We are in an ideal location, because companies that have located facilities here have relatively quick access to places like New York, Washington D.C., Philadelphia and Baltimore without having to pay the high costs of real estate and labor you find in these markets. Delaware can be a good place to do business and live.
Delaware's unemployment rate as of December 2007 was 3.8%, which was over one percent lower than the national average of 5.0%.
Editor: Tell us more about Delaware's work force.
Markell: Delaware has a terrific work force, with a strong work ethic.
We have an excellent community college system called Delaware Technical Community College. At its four branches throughout the State, it does a great job of providing students with the tools they need to enter the work force . For over 30 years, the College has been providing education and training to the Delaware workforce.
The College is a Statewide provider of many job training and job readiness programs. A new approach to education and training is the College's distance learning technologies which combine instruction and technology to reach individuals who are not able to attend classes on campus. Online courses are available in addition to other technological delivery modes such as satellite up linking and down linking, full motion video, filming of classes for distribution through videotape, audio conferencing and electronic mail.
Editor: What incentives are available to corporations seeking to locate in Delaware?
Markell: The Delaware Economic Development Office (DEDO) was created in 1981. Its mission is to attract business to the State and to open up employment opportunities for all our citizens. The incentives provided by DEDO through the Delaware Economic Development Authority include the following: Delaware Competitiveness Fund, Delaware Strategic Fund, Citizens Bank of Delaware's Matching Loan Partnership Program, Tax Exempt Bond Financing, Emerging Technology Funds, Delaware Access Program and the Clean Energy Center Partnership.
Editor: Does DEDO offer help with site location?
Markell: Yes, for more information please visit DEDO's Web site: dedo.delaware.gov.
Editor: Do law firms with offices in Delaware assist in the process of attracting new business to the State and convincing them to locate there?
Markell: Yes, the role of law firms in attracting business to locate in Delaware is just one aspect of the public-private partnership that exists between the State and the public sector. A good example is the way in which law firms work with DEDO. We have a very strong legal community in Delaware and it plays a major role in the success of our economy.
Editor: Tell us about the transportation network.
Markell: We have all the pieces of an excellent transportation system. We've got I-95, the most important road on the east coast, which runs right through Delaware. We are on the Amtrak line; we've got New Castle County Airport, which is a great little airport, and we're half an hour from the Philadelphia International Airport. And then there is our port which completes the picture of Delaware as a preeminent transportation hub. We handle fruit from Chile. We've handled cars over the years from a number of different suppliers.

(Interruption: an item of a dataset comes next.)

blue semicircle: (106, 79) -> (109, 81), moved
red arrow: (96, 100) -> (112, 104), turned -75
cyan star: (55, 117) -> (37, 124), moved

Editor: What about the tax climate?
Markell: Delaware is regarded as the third most attractive state in the country in terms of the tax burden.
We have also made great progress in reducing the top personal income tax rate. It is now only 5.95%. We are one of only a handful of states in the country with no sales tax. The overall tax situation is very attractive. Real estate taxes are very low.
Editor: What about the quality of life?
Markell: Delaware has great natural resources. We have a lot of nice outdoor spaces to enjoy, but there are still plenty of places, particularly near our urban centers, where foreign companies would find it very attractive to build.
Editor: What does Delaware need to do to stay competitive?
Markell: I think there's a lot we can do. We need to become more attractive to smaller businesses and entrepreneurs; we need to attract more venture capital and to be ever-nimble; we need to be proactive and not responsive. We need to put ourselves into the shoes of the people who are creating the jobs and the prosperity in the first place.
Editor: What do you think is the biggest national problem challenging Delaware?
Markell: Obviously every state is very much affected by what goes on with the national economy. The more strongly the national economy performs, the better it will be for Delaware.